::: Given records
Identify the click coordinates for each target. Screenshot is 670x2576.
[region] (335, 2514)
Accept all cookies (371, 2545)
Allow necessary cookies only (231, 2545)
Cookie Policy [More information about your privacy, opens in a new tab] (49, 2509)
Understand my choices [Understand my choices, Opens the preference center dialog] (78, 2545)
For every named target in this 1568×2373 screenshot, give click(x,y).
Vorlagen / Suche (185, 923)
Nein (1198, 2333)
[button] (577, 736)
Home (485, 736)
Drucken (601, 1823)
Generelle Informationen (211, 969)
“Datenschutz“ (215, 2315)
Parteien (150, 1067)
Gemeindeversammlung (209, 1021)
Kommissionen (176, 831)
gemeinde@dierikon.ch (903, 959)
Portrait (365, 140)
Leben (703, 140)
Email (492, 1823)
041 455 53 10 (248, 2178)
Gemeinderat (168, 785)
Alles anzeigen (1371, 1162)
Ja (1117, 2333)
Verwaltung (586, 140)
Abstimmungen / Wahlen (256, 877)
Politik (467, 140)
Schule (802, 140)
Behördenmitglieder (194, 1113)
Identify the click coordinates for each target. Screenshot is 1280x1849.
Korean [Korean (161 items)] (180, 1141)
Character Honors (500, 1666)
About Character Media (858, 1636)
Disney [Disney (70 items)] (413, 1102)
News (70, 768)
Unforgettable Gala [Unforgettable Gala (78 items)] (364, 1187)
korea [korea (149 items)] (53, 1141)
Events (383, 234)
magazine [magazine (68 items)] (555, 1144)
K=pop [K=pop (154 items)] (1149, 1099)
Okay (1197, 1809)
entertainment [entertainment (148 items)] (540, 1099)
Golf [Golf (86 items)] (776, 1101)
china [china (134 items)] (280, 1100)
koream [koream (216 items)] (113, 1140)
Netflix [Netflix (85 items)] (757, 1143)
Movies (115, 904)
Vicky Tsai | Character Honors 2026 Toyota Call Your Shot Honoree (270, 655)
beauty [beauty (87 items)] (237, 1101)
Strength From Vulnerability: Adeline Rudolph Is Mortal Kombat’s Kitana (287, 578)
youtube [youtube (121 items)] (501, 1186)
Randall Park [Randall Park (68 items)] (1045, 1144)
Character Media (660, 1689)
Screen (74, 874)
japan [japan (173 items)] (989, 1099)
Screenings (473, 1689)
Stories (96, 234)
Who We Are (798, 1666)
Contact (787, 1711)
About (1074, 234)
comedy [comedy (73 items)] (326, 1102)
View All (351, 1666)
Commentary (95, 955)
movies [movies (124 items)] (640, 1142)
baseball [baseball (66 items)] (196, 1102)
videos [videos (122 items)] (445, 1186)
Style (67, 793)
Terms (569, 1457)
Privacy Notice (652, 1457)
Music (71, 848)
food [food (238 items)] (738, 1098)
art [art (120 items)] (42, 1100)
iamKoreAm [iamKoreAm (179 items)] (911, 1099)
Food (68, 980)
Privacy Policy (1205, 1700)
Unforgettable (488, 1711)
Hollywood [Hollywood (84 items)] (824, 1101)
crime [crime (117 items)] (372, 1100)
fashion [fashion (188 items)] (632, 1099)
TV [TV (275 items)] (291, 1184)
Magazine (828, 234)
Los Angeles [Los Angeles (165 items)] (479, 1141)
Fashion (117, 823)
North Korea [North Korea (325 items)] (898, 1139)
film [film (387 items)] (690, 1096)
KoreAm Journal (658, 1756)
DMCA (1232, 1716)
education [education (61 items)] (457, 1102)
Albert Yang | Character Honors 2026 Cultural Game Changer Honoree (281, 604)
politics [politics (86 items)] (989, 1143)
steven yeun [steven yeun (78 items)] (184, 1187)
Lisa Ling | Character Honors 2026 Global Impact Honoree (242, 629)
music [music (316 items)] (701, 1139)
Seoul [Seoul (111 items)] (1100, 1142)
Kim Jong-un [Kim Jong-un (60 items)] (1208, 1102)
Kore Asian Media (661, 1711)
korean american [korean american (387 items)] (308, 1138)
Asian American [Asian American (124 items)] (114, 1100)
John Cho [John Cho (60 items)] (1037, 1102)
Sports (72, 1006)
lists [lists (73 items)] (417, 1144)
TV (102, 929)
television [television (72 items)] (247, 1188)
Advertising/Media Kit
::::::
Copy out the records once more, exactly as they are written.

Identify the click coordinates for each target. Screenshot is 670x2576.
[region] (335, 2514)
Accept all cookies (371, 2545)
Allow necessary cookies only (231, 2545)
Cookie Policy [More information about your privacy, opens in a new tab] (49, 2509)
Understand my choices [Understand my choices, Opens the preference center dialog] (78, 2545)
For every named target in this 1568×2373 screenshot, give click(x,y).
Vorlagen / Suche (185, 923)
Nein (1198, 2333)
[button] (577, 736)
Home (485, 736)
Drucken (601, 1823)
Generelle Informationen (211, 969)
“Datenschutz“ (215, 2315)
Parteien (150, 1067)
Gemeindeversammlung (209, 1021)
Kommissionen (176, 831)
gemeinde@dierikon.ch (903, 959)
Portrait (365, 140)
Leben (703, 140)
Email (492, 1823)
041 455 53 10 (248, 2178)
Gemeinderat (168, 785)
Alles anzeigen (1371, 1162)
Ja (1117, 2333)
Verwaltung (586, 140)
Abstimmungen / Wahlen (256, 877)
Politik (467, 140)
Schule (802, 140)
Behördenmitglieder (194, 1113)
Identify the click coordinates for each target. Screenshot is 1280x1849.
Korean [Korean (161 items)] (180, 1141)
Character Honors (500, 1666)
About Character Media (858, 1636)
Disney [Disney (70 items)] (413, 1102)
News (70, 768)
Unforgettable Gala [Unforgettable Gala (78 items)] (364, 1187)
korea [korea (149 items)] (53, 1141)
Events (383, 234)
magazine [magazine (68 items)] (555, 1144)
K=pop [K=pop (154 items)] (1149, 1099)
Okay (1197, 1809)
entertainment [entertainment (148 items)] (540, 1099)
Golf [Golf (86 items)] (776, 1101)
china [china (134 items)] (280, 1100)
koream [koream (216 items)] (113, 1140)
Netflix [Netflix (85 items)] (757, 1143)
Movies (115, 904)
Vicky Tsai | Character Honors 2026 Toyota Call Your Shot Honoree (270, 655)
beauty [beauty (87 items)] (237, 1101)
Strength From Vulnerability: Adeline Rudolph Is Mortal Kombat’s Kitana (287, 578)
youtube [youtube (121 items)] (501, 1186)
Randall Park [Randall Park (68 items)] (1045, 1144)
Character Media (660, 1689)
Screen (74, 874)
japan [japan (173 items)] (989, 1099)
Screenings (473, 1689)
Stories (96, 234)
Who We Are (798, 1666)
Contact (787, 1711)
About (1074, 234)
comedy [comedy (73 items)] (326, 1102)
View All (351, 1666)
Commentary (95, 955)
movies [movies (124 items)] (640, 1142)
baseball [baseball (66 items)] (196, 1102)
videos [videos (122 items)] (445, 1186)
Style (67, 793)
Terms (569, 1457)
Privacy Notice (652, 1457)
Music (71, 848)
food [food (238 items)] (738, 1098)
art [art (120 items)] (42, 1100)
iamKoreAm [iamKoreAm (179 items)] (911, 1099)
Food (68, 980)
Privacy Policy (1205, 1700)
Unforgettable (488, 1711)
Hollywood [Hollywood (84 items)] (824, 1101)
crime [crime (117 items)] (372, 1100)
fashion [fashion (188 items)] (632, 1099)
TV [TV (275 items)] (291, 1184)
Magazine (828, 234)
Los Angeles [Los Angeles (165 items)] (479, 1141)
Fashion (117, 823)
North Korea [North Korea (325 items)] (898, 1139)
film [film (387 items)] (690, 1096)
KoreAm Journal (658, 1756)
DMCA (1232, 1716)
education [education (61 items)] (457, 1102)
Albert Yang | Character Honors 2026 Cultural Game Changer Honoree (281, 604)
politics [politics (86 items)] (989, 1143)
steven yeun [steven yeun (78 items)] (184, 1187)
Lisa Ling | Character Honors 2026 Global Impact Honoree (242, 629)
music [music (316 items)] (701, 1139)
Seoul [Seoul (111 items)] (1100, 1142)
Kim Jong-un [Kim Jong-un (60 items)] (1208, 1102)
Kore Asian Media (661, 1711)
korean american [korean american (387 items)] (308, 1138)
Asian American [Asian American (124 items)] (114, 1100)
John Cho [John Cho (60 items)] (1037, 1102)
Sports (72, 1006)
lists [lists (73 items)] (417, 1144)
TV (102, 929)
television [television (72 items)] (247, 1188)
Advertising/Media Kit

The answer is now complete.